Thursday, 17 January, 2019

France PM plans to ban ‘unlawful’ protests, violence

Former French boxing champ surrenders after punching police in protest Ex-boxing champ surrenders after punching French police
Kristopher Love | 10 January, 2019, 04:30

"Macron's government is not up to the expectations and some of the policies he is putting forward, particularly at the European level, are even harmful not only to French citizens but also to Europe", the Italian minister said, citing migration issues as a prime example.

The Ifop poll of 1,014 people was carried out on January 3-4, before the latest marches last Saturday when rioters torched motorbikes and set barricades ablaze in Paris.

Another major demonstration has been called for Saturday, this time in Bourges, central France, instead of the capital.

Mr Philippe told TF1 television, "Today, if we want to defend the freedom to demonstrate... we must evolve our law and supplement our legislative system".

Journalists have been repeatedly attacked while covering protests but Sophia Chikirou, a former campaign director for the far-left Jean-Luc Melenchon's La France Insoumise (France Unbowed) party, said after earlier disturbances that she feels no sympathy for them.

Unrest in Paris this past weekend saw rioters starting fires on the prestigious Boulevard Saint Germain, engaging in running battles with the police, and running a forklift into a government building to smash down its gates.
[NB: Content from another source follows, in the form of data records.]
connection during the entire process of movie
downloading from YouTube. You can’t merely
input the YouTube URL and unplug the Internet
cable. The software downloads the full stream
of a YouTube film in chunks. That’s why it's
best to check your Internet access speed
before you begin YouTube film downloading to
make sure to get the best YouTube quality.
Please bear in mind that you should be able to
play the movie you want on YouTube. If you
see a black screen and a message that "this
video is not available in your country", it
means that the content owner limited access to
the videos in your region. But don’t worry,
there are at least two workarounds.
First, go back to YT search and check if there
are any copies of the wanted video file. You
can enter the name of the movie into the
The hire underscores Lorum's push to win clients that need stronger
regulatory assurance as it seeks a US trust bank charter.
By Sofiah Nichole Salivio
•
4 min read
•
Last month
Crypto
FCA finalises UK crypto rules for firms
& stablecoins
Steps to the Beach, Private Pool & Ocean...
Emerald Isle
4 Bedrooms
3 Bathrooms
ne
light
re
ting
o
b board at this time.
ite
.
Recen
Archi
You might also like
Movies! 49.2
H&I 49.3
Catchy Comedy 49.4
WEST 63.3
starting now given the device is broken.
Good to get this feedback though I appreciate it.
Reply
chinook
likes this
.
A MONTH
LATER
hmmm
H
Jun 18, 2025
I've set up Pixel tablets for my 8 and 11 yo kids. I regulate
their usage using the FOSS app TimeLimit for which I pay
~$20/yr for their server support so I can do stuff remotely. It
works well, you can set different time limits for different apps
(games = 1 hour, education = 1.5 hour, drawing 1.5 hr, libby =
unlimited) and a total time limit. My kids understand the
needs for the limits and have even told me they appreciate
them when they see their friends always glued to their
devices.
The "yellow vest" movement mobilized through social media has forced Macron to reconsider his economic and social recipe for the eurozone's No.2 power by offering a series of concessions to appease angry citizens.

Images of a policeman striking several protesters in the southern city of Toulon on Saturday also risk fanning the flames.

French Prime Minister Edouard Philippe has announced plans to ban participation in unauthorised protests as the government scrambles to try to end weeks of violent "yellow vest" rallies.

Elected in mid-2017 on a platform of liberalizing the economy, Macron has promised to press on with his reform program and overhaul French institutions in spite of the "yellow vest" crisis.

Republican party head Laurent Wauquiez wrote in a tweet that the move was too little, too late, as it would not take "immediate effect".

"Yellow vests, do not give up!"

Protests against a new fuel tax erupted on November 17 when people across France took to the streets to voice their opposition by organizing traffic blockades.

He added that some yellow vest protesters believed that RT was the only "free media". One had more than 3,000 "likes". There was a recent statement by two ministers from the Italian government who do not hide their support [for the yellow vest movement]...

About 50,000 people took to the streets again on Saturday in cities around France - more than the previous week's protest, but fewer than the 280,000 who turned out in November.